Member of the Canadian Parliament for Toronto East Centre
- In office 1926–1935
- Preceded by: Edmund Bristol
- Succeeded by: District was abolished in 1933

Personal details
- Born: June 14, 1871 Lindsay, Ontario, Canada
- Died: September 19, 1952 (aged 81)
- Party: Conservative
- Alma mater: Trinity College, Toronto Harvard University
- Cabinet: Minister of National Revenue (1933-1935)

= Robert Charles Matthews =

Canadian politician

Robert Charles Matthews, (June 14, 1871 - September 19, 1952) was a Canadian politician.
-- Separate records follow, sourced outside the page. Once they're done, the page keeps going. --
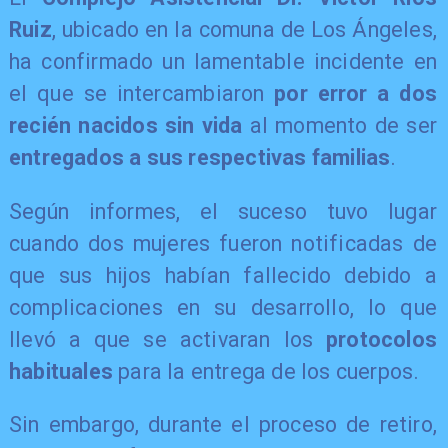
Ruiz
, ubicado en la comuna de Los Ángeles,
ha confirmado un lamentable incidente en
el que se intercambiaron
por error a dos
recién nacidos sin vida
al momento de ser
entregados a sus respectivas familias
.
Según informes, el suceso tuvo lugar
cuando dos mujeres fueron notificadas de
que sus hijos habían fallecido debido a
complicaciones en su desarrollo, lo que
llevó a que se activaran los
protocolos
habituales
para la entrega de los cuerpos.
Sin embargo, durante el proceso de retiro,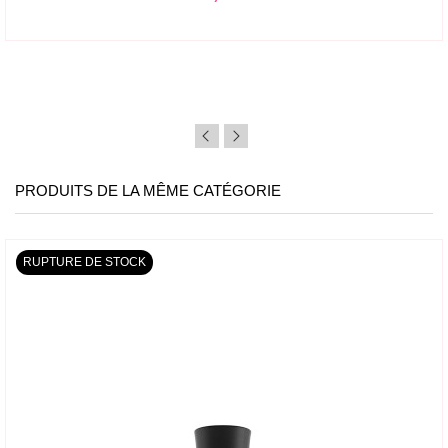
PRODUITS DE LA MÊME CATÉGORIE
RUPTURE DE STOCK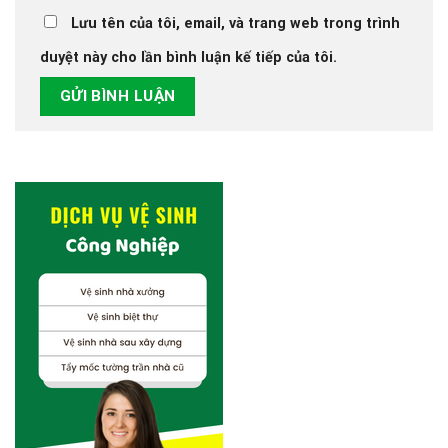
Lưu tên của tôi, email, và trang web trong trình
duyệt này cho lần bình luận kế tiếp của tôi.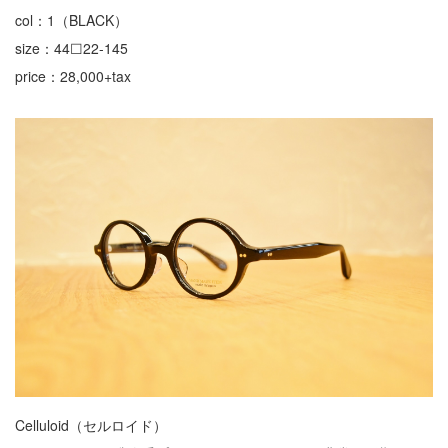
col：1（BLACK）
size：44☐22-145
price：28,000+tax
Celluloid（セルロイド）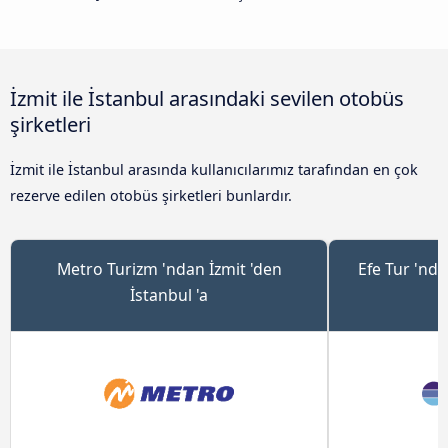
İzmit ile İstanbul arasındaki sevilen otobüs
şirketleri
İzmit ile İstanbul arasında kullanıcılarımız tarafından en çok
rezerve edilen otobüs şirketleri bunlardır.
Metro Turizm 'ndan İzmit 'den
Efe Tur 'nda
İstanbul 'a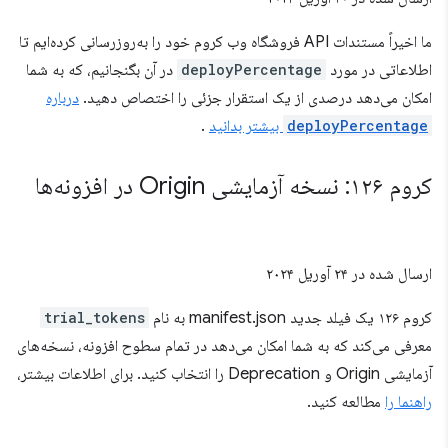
ما اخیراً مستندات API فروشگاه وب کروم خود را به‌روزرسانی کرده‌ایم تا
اطلاعاتی در مورد
deployPercentage
در آن بگنجانیم، که به شما
امکان می‌دهد درصدی از یک استقرار جزئی را اختصاص دهید.
درباره
deployPercentage
بیشتر بدانید
.
کروم ۱۲۶: نسخه آزمایشی Origin در افزونه‌ها
ارسال شده در
۲۴ آوریل ۲۰۲۴
کروم ۱۲۶ یک فیلد جدید manifest.json به نام
trial_tokens
معرفی می‌کند که به شما امکان می‌دهد در تمام سطوح افزونه، نسخه‌های
آزمایشی Origin و Deprecation را انتخاب کنید. برای اطلاعات بیشتر،
راهنما را
مطالعه کنید.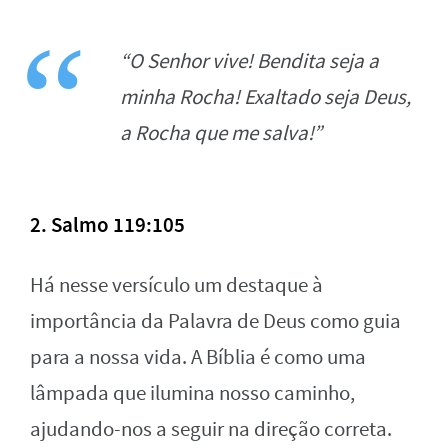
“O Senhor vive! Bendita seja a
minha Rocha! Exaltado seja Deus,
a Rocha que me salva!”
2. Salmo 119:105
Há nesse versículo um destaque à
importância da Palavra de Deus como guia
para a nossa vida. A Bíblia é como uma
lâmpada que ilumina nosso caminho,
ajudando-nos a seguir na direção correta.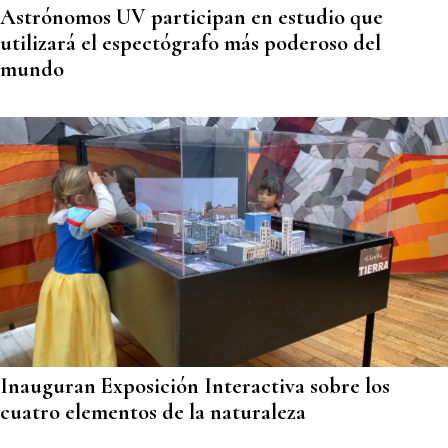
Astrónomos UV participan en estudio que
utilizará el espectógrafo más poderoso del
mundo
Inauguran Exposición Interactiva sobre los
cuatro elementos de la naturaleza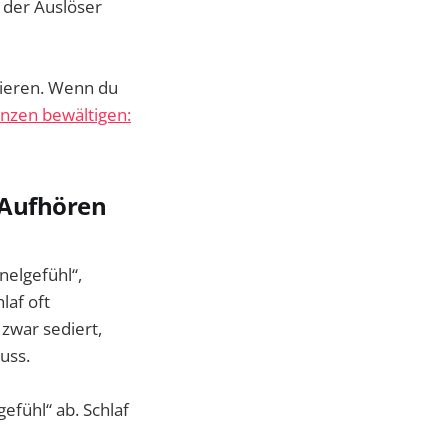
 der Auslöser
lieren. Wenn du
nzen bewältigen:
 Aufhören
elgefühl“,
laf oft
zwar sediert,
uss.
gefühl“ ab. Schlaf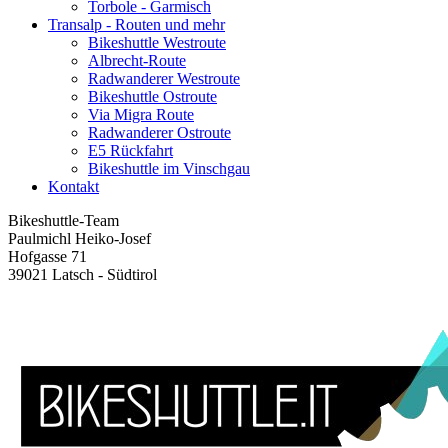
Torbole - Garmisch
Transalp - Routen und mehr
Bikeshuttle Westroute
Albrecht-Route
Radwanderer Westroute
Bikeshuttle Ostroute
Via Migra Route
Radwanderer Ostroute
E5 Rückfahrt
Bikeshuttle im Vinschgau
Kontakt
Bikeshuttle-Team
Paulmichl Heiko-Josef
Hofgasse 71
39021 Latsch - Südtirol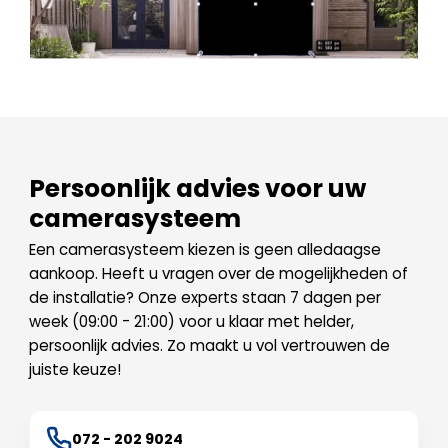
Persoonlijk advies voor uw
camerasysteem
Een camerasysteem kiezen is geen alledaagse
aankoop. Heeft u vragen over de mogelijkheden of
de installatie? Onze experts staan 7 dagen per
week (09:00 - 21:00) voor u klaar met helder,
persoonlijk advies. Zo maakt u vol vertrouwen de
juiste keuze!
072 - 202 9024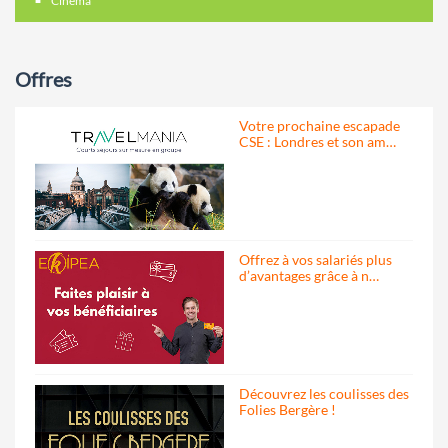
Cinéma
Offres
Votre prochaine escapade
CSE : Londres et son am…
Offrez à vos salariés plus
d’avantages grâce à n…
Découvrez les coulisses des
Folies Bergère !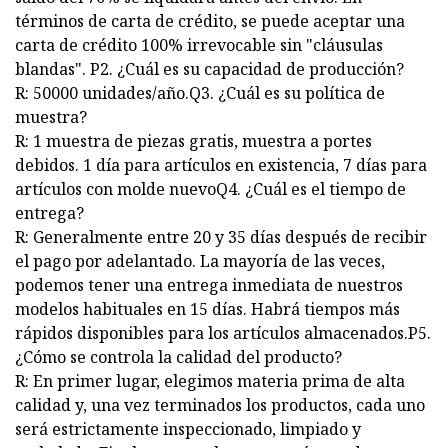
términos de carta de crédito, se puede aceptar una
carta de crédito 100% irrevocable sin "cláusulas
blandas". P2. ¿Cuál es su capacidad de producción?
R: 50000 unidades/año.Q3. ¿Cuál es su política de
muestra?
R: 1 muestra de piezas gratis, muestra a portes
debidos. 1 día para artículos en existencia, 7 días para
artículos con molde nuevoQ4. ¿Cuál es el tiempo de
entrega?
R: Generalmente entre 20 y 35 días después de recibir
el pago por adelantado. La mayoría de las veces,
podemos tener una entrega inmediata de nuestros
modelos habituales en 15 días. Habrá tiempos más
rápidos disponibles para los artículos almacenados.P5.
¿Cómo se controla la calidad del producto?
R: En primer lugar, elegimos materia prima de alta
calidad y, una vez terminados los productos, cada uno
será estrictamente inspeccionado, limpiado y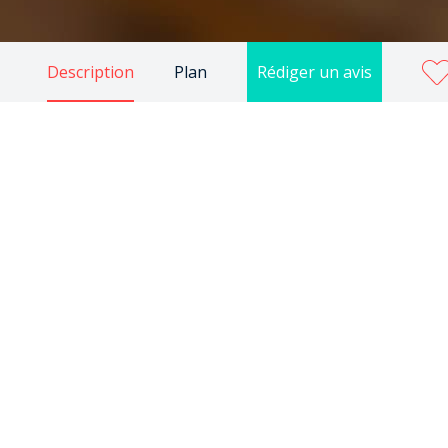
Description
Plan
Rédiger un avis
Born in Lindsay, Ontario, Matthews came from a background where public service to others was lauded as a worthy pursuit.

The Honourable Robert Charles Matthews received his B.A. from Trinity College, University of Toronto. Further business studies took Matthews to Harvard University where he attended the Harvard Graduate School of Arts and Science in the 1901–1902 academic year. He was the second President (1910) of the Harvard Club in Toronto, which he helped to co-found in 1904.

After many years in the investment and banking sectors, Matthews turned his hand to politics. He was elected to the House of Commons of Canada representing the riding of Toronto East Centre in the 1926 Canadian federal election as a Conservative under the Cabinet of W. L. Mackenzie King. Re-elected in the 1930 Canadian federal election under the cabinet of R. B. Bennett, from December 1933 to August 1935, Matthews was the Minister of National Revenue. He was asked to continue for a second term but declined due to health concerns. In addition Matthews was appointed a member of The Queen's Privy Council, December 1933. He was the 1936 President of The Canadian Chamber of Commerce.

Matthews enjoyed nautical pursuits and supporting Canadian cricket in both Canada and England. He sponsored the Canadian Cricket Association's 1936 tour of England, where the Canadian team beat Marylebone Cricket Club at Lord's.